• _RECORDS PROVIDED_
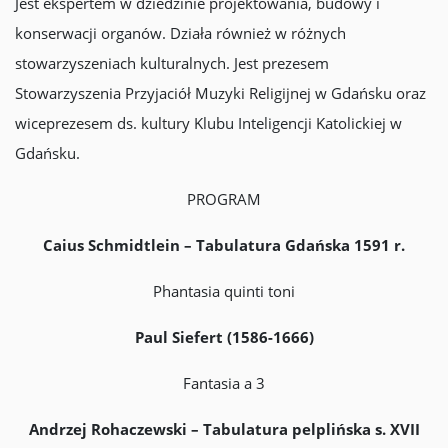
Jest ekspertem w dziedzinie projektowania, budowy i
konserwacji organów. Działa również w różnych
stowarzyszeniach kulturalnych. Jest prezesem
Stowarzyszenia Przyjaciół Muzyki Religijnej w Gdańsku oraz
wiceprezesem ds. kultury Klubu Inteligencji Katolickiej w
Gdańsku.
PROGRAM
Caius Schmidtlein – Tabulatura Gdańska 1591 r.
Phantasia quinti toni
Paul Siefert (1586-1666)
Fantasia a 3
Andrzej Rohaczewski – Tabulatura pelplińska s. XVII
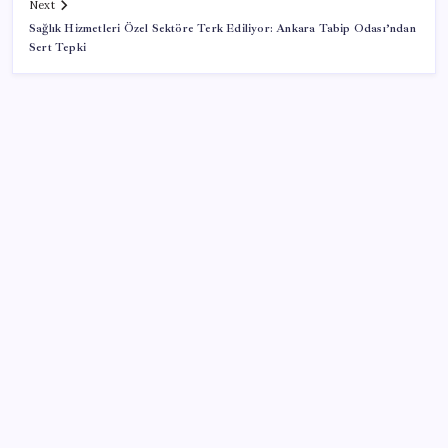
Next
Sağlık Hizmetleri Özel Sektöre Terk Ediliyor: Ankara Tabip Odası’ndan
Sert Tepki
SON YAZILAR
X para kazanma sistemini baştan değiştiriyor:
Başkasının videosunu paylaşmak yetmeyecek
Plajlarda yeni dönem Resmi Gazete’de yayımlandı:
Artık vatandaşlar da girebilecek
Gençler, kamusal alanların geleceği için Çankaya’da
buluştu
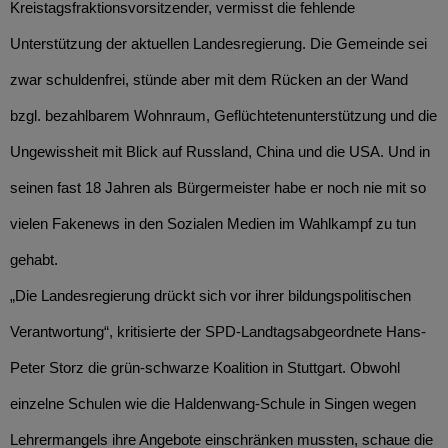
Kreistagsfraktionsvorsitzender, vermisst die fehlende
Unterstützung der aktuellen Landesregierung. Die Gemeinde sei
zwar schuldenfrei, stünde aber mit dem Rücken an der Wand
bzgl. bezahlbarem Wohnraum, Geflüchtetenunterstützung und die
Ungewissheit mit Blick auf Russland, China und die USA. Und in
seinen fast 18 Jahren als Bürgermeister habe er noch nie mit so
vielen Fakenews in den Sozialen Medien im Wahlkampf zu tun
gehabt.
„Die Landesregierung drückt sich vor ihrer bildungspolitischen
Verantwortung“, kritisierte der SPD-Landtagsabgeordnete Hans-
Peter Storz die grün-schwarze Koalition in Stuttgart. Obwohl
einzelne Schulen wie die Haldenwang-Schule in Singen wegen
Lehrermangels ihre Angebote einschränken mussten, schaue die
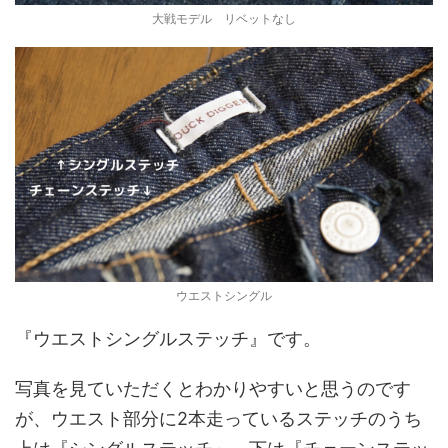
大戦モデル リベットなし
ウエストシングル
『ウエストシングルステッチ』です。
写真を見ていただくとわかりやすいと思うのです
が、ウエスト部分に2本走っているステッチのうち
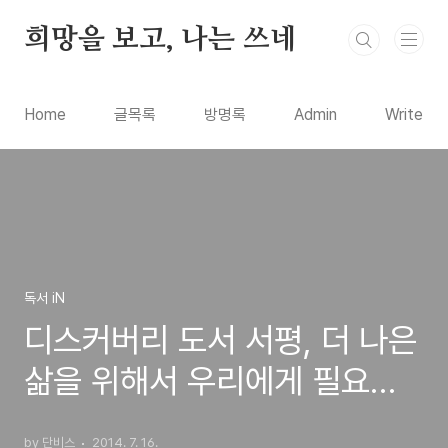
본문 바로가기
희망을 보고, 나는 쓰네
Home
글목록
방명록
Admin
Write
독서 iN
디스커버리 도서 서평, 더 나은
삶을 위해서 우리에게 필요한
것은 무엇일까?
by 단비스
2014. 7. 16.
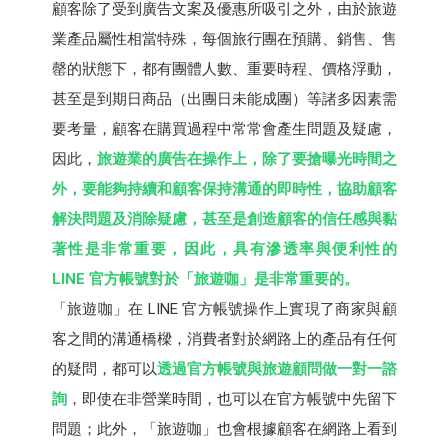
顧客除了受到廣告文案及優惠所吸引之外，由於旅遊
業產品屬性相當特殊，每個旅行團在預購、銷售、售
罄的狀態下，都有團體人數、重要時程、價格浮動，
甚至是到期日商品（出團日未能成團）等諸多因素需
要考量，顧客在購買過程中常常會產生問題及疑慮，
因此，
旅遊業的廣告在操作上，除了要搶曝光時間之
外，要能夠持續和顧客保持溝通的即時性，協助顧客
解決問題及消除疑慮，甚至是創造顧客的信任感與黏
著性是非常重要，因此，具有滲透率與便利性的
LINE 官方帳號對於「旅遊咖」是非常重要的。
「旅遊咖」在 LINE 官方帳號操作上實現了商家與顧
客之間的溝通橋樑，消費者對於網路上的產品有任何
的疑問，都可以
透過官方帳號與旅遊顧問做一對一諮
詢
，即使在非營業時間，也可以在官方帳號中先留下
問題；此外，「旅遊咖」也會根據顧客在網路上看到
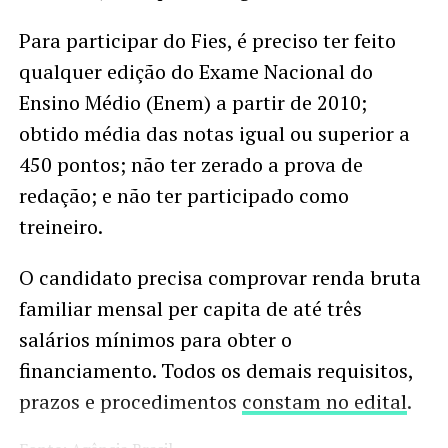
Para participar do Fies, é preciso ter feito
qualquer edição do Exame Nacional do
Ensino Médio (Enem) a partir de 2010;
obtido média das notas igual ou superior a
450 pontos; não ter zerado a prova de
redação; e não ter participado como
treineiro.
O candidato precisa comprovar renda bruta
familiar mensal per capita de até três
salários mínimos para obter o
financiamento. Todos os demais requisitos,
prazos e procedimentos
constam no edital
.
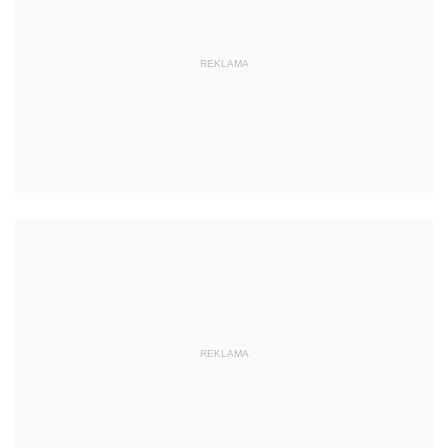
REKLAMA
REKLAMA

• _TASK_
Nothing outside the stretch above, from the line with "wiceprezesem ds. kultury" through the line with "qualquer edição do Exame Nacional do", is set down. Transcribe that stretch exactly, ends included, but not its pictures.

• _SOLUTION TO THIS PROBLEM_
wiceprezesem ds. kultury Klubu Inteligencji Katolickiej w
Gdańsku.
PROGRAM
Caius Schmidtlein – Tabulatura Gdańska 1591 r.
Phantasia quinti toni
Paul Siefert (1586-1666)
Fantasia a 3
Andrzej Rohaczewski – Tabulatura pelplińska s. XVII
Next
Sağlık Hizmetleri Özel Sektöre Terk Ediliyor: Ankara Tabip Odası’ndan
Sert Tepki
SON YAZILAR
X para kazanma sistemini baştan değiştiriyor:
Başkasının videosunu paylaşmak yetmeyecek
Plajlarda yeni dönem Resmi Gazete’de yayımlandı:
Artık vatandaşlar da girebilecek
Gençler, kamusal alanların geleceği için Çankaya’da
buluştu
Kreistagsfraktionsvorsitzender, vermisst die fehlende
Unterstützung der aktuellen Landesregierung. Die Gemeinde sei
zwar schuldenfrei, stünde aber mit dem Rücken an der Wand
bzgl. bezahlbarem Wohnraum, Geflüchtetenunterstützung und die
Ungewissheit mit Blick auf Russland, China und die USA. Und in
seinen fast 18 Jahren als Bürgermeister habe er noch nie mit so
vielen Fakenews in den Sozialen Medien im Wahlkampf zu tun
gehabt.
„Die Landesregierung drückt sich vor ihrer bildungspolitischen
Verantwortung“, kritisierte der SPD-Landtagsabgeordnete Hans-
Peter Storz die grün-schwarze Koalition in Stuttgart. Obwohl
einzelne Schulen wie die Haldenwang-Schule in Singen wegen
Lehrermangels ihre Angebote einschränken mussten, schaue die
大戦モデル リベットなし
ウエストシングル
『ウエストシングルステッチ』です。
写真を見ていただくとわかりやすいと思うのです
が、ウエスト部分に2本走っているステッチのうち
본문 바로가기
희망을 보고, 나는 쓰네
Home
글목록
방명록
Admin
Write
독서 iN
디스커버리 도서 서평, 더 나은
삶을 위해서 우리에게 필요한
것은 무엇일까?
by 단비스
2014. 7. 16.
顧客除了受到廣告文案及優惠所吸引之外，由於旅遊
業產品屬性相當特殊，每個旅行團在預購、銷售、售
罄的狀態下，都有團體人數、重要時程、價格浮動，
甚至是到期日商品（出團日未能成團）等諸多因素需
要考量，顧客在購買過程中常常會產生問題及疑慮，
因此，
旅遊業的廣告在操作上，除了要搶曝光時間之
外，要能夠持續和顧客保持溝通的即時性，協助顧客
解決問題及消除疑慮，甚至是創造顧客的信任感與黏
著性是非常重要，因此，具有滲透率與便利性的
LINE 官方帳號對於「旅遊咖」是非常重要的。
「旅遊咖」在 LINE 官方帳號操作上實現了商家與顧
客之間的溝通橋樑，消費者對於網路上的產品有任何
的疑問，都可以
透過官方帳號與旅遊顧問做一對一諮
詢
，即使在非營業時間，也可以在官方帳號中先留下
問題；此外，「旅遊咖」也會根據顧客在網路上看到
Para participar do Fies, é preciso ter feito
qualquer edição do Exame Nacional do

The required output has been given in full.